Samurai AP

Full suits of samurai armor in an exhibit at the Kimbell Art Museum in Fort Worth, Texas.

My grandfather was a great man. He was self-made, honorable, disciplined and principled. According to family lore, he was the last surviving witness to the assassination of Huey Long; he was an infantry officer in World War II, fighting in the Battle of the Bulge, where he was wounded twice in action; he was a lawyer and judge, serving stints on the Louisiana State Supreme Court and the Louisiana Court of Appeals; he was the father to six children, and the grandfather and great-grandfather to dozens.

He died in 2010. I remember him, but I didn’t appreciate him as I should have. How could I, at just 11-years-old?

Now though some 13 years later, I find myself missing him, wanting to pick his brain on the craziness of the present, politics, life advice or hearing old stories from his childhood in Natchitoches. I know he would teach me a thing or two, even if I didn’t agree with everything he said; he possessed ancient wisdom intrinsic and exclusive to the generations older than the kind possessed by the present.  

The point is that there’s inherent value to be found in the wisdom and experience of the elderly, not just because they’re human beings who are of priceless worth, but because they’re the keepers of knowledge inaccessible to young people, who need their forebearers to tell them when and how they’re being foolhardy or selfish, rash or naïve.

Not everyone seems to know this fact, however. Recently, Yusuke Narita, an assistant professor of economics at Yale, made the argument that to solve the problem of Japan’s old-age crisis, the elderly should commit a “mass suicide” in the fashion of seppuku, a ritual disembowelment practiced by dishonored Samurai in the 19th century, according to the New York Times.

Japan has the oldest population in the world, with about a quarter of its people being over the age of 65, according to the World Bank. The Japanese tend to live longer than those in many other countries, and the geriatric nature of their population demographics has strained their social security system and has kept high-level corporate and governmental positions clogged by octogenarians, according to the New York Times.

Retirees are forced to un-retire, often working well into their seventies and beyond, just to supplement their lacking government-provided aid, and there’s a felt presence of professional gatekeeping on the basis of sex and age.

Narita’s solutions to these problems are jarring, to say the least. Once, he suggested the possibility of mandatory euthanasia, describing to a young student a scenario like the one depicted in the 2019 horror film “Midsommar,” in which a cult chucks its elderly members off a cliff like they’re Lemmings, all for the alleged good of the whole.

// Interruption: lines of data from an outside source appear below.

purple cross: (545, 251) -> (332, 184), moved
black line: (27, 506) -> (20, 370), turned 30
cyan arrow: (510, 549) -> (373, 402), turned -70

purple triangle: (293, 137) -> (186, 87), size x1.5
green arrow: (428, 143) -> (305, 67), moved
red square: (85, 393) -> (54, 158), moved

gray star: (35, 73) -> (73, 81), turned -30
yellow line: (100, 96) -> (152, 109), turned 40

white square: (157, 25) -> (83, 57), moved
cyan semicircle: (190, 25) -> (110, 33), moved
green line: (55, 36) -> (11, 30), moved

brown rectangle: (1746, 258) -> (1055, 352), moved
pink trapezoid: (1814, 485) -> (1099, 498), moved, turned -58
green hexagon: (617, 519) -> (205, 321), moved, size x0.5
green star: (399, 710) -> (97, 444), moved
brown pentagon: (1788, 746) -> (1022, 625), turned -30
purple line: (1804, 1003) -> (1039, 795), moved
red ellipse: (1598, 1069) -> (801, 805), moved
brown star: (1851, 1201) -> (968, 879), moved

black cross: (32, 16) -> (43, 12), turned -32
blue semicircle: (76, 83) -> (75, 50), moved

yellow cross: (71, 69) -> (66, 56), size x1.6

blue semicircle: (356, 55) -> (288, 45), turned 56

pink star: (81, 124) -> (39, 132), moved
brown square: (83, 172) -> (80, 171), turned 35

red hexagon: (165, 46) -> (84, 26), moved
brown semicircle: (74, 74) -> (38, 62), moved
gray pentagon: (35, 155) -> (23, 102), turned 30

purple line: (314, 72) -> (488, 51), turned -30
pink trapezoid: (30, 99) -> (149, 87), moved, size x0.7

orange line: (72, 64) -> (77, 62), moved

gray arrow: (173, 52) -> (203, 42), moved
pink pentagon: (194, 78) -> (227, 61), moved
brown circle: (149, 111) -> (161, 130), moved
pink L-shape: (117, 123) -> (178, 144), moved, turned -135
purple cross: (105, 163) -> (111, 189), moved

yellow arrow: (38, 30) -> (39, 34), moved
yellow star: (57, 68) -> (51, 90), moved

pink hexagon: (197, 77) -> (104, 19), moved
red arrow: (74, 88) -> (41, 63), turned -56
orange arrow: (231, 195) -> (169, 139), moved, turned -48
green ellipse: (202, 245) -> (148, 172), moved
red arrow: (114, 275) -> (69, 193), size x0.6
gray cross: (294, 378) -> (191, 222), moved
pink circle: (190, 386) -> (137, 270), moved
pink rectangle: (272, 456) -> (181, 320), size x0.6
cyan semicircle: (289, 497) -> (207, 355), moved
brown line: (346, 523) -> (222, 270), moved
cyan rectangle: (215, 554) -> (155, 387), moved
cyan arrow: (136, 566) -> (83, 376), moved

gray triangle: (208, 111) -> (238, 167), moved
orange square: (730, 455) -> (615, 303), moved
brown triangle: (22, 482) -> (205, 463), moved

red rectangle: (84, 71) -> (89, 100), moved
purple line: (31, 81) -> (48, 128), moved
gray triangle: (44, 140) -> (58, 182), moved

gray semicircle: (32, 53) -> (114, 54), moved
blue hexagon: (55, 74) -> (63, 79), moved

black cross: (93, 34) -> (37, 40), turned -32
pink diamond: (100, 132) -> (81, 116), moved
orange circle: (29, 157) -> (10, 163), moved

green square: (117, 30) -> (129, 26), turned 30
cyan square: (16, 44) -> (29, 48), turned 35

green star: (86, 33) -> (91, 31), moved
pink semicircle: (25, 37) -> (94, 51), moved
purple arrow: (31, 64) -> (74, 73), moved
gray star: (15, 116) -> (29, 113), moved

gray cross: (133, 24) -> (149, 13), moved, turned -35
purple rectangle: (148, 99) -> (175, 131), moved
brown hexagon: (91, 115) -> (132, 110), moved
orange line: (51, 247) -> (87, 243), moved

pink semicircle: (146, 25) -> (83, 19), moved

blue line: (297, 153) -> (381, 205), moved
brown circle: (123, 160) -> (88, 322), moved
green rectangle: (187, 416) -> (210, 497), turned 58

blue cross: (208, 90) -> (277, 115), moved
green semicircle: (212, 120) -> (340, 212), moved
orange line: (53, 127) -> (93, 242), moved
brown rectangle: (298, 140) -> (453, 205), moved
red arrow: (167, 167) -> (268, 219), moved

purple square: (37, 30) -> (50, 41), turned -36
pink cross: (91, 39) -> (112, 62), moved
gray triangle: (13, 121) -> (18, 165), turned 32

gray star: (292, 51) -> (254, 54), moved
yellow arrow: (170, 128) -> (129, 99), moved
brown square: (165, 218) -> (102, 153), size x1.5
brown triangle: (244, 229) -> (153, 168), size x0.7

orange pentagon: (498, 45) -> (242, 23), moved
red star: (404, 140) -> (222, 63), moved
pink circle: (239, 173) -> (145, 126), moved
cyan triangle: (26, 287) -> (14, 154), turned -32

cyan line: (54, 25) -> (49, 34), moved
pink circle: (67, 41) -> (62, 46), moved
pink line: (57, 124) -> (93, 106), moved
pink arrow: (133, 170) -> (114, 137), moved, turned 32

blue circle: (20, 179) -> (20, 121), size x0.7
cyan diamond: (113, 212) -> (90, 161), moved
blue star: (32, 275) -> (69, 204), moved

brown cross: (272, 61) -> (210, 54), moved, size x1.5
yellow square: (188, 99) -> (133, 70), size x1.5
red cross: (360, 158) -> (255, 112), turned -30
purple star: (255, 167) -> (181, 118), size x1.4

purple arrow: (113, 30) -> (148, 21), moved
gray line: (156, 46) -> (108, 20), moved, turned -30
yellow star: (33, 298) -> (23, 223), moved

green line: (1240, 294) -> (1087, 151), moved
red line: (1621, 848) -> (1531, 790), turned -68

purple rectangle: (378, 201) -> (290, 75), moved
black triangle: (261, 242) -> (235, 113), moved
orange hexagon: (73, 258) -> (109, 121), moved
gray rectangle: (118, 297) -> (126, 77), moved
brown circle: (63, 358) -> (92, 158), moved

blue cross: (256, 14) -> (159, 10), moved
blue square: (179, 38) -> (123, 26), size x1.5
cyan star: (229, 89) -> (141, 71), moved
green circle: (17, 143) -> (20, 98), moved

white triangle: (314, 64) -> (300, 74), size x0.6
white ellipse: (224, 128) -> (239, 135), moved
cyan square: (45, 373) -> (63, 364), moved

Though Narita claims that his views have been taken out of context, their violent nature is disturbing, especially considering the fact that, in Japanese circles, his ideas are downright mainstream. Not only does he teach at one of the most prestigious universities in the world, but Narita has also gained a large social media following and appears with increasing frequency on Japanese television shows and podcasts.

One explanation for Narita’s popularity is the unique problems that Japan faces, a low birth rate and enormous public debt.

But another is an increasing devaluing of life itself, one that has shown its ugly head more and more in recent days. In the United States, this has largely come in the form of pro-abortion and anti-abortion camps alike, one in which abortion advocates seek the end of millions of babies’ lives, while anti-abortion activists largely abandon babies and their mothers once a child leaves the womb.

In Canada, they've gone so far as to legalize a form of medically assisted suicide for some with severe debilitating diseases, according to the Canadian Broadcast Corportation.  

If Narita is to be taken at his word, and if his prescriptions for resolving Japan’s age crisis were to be enacted, the elderly would be treated as little more than chattel, a problem to be solved rather than the human beings that they are, complete with their own unique personalities, memories, skills, talents and stories to give to their children, grandchildren and great grandchildren.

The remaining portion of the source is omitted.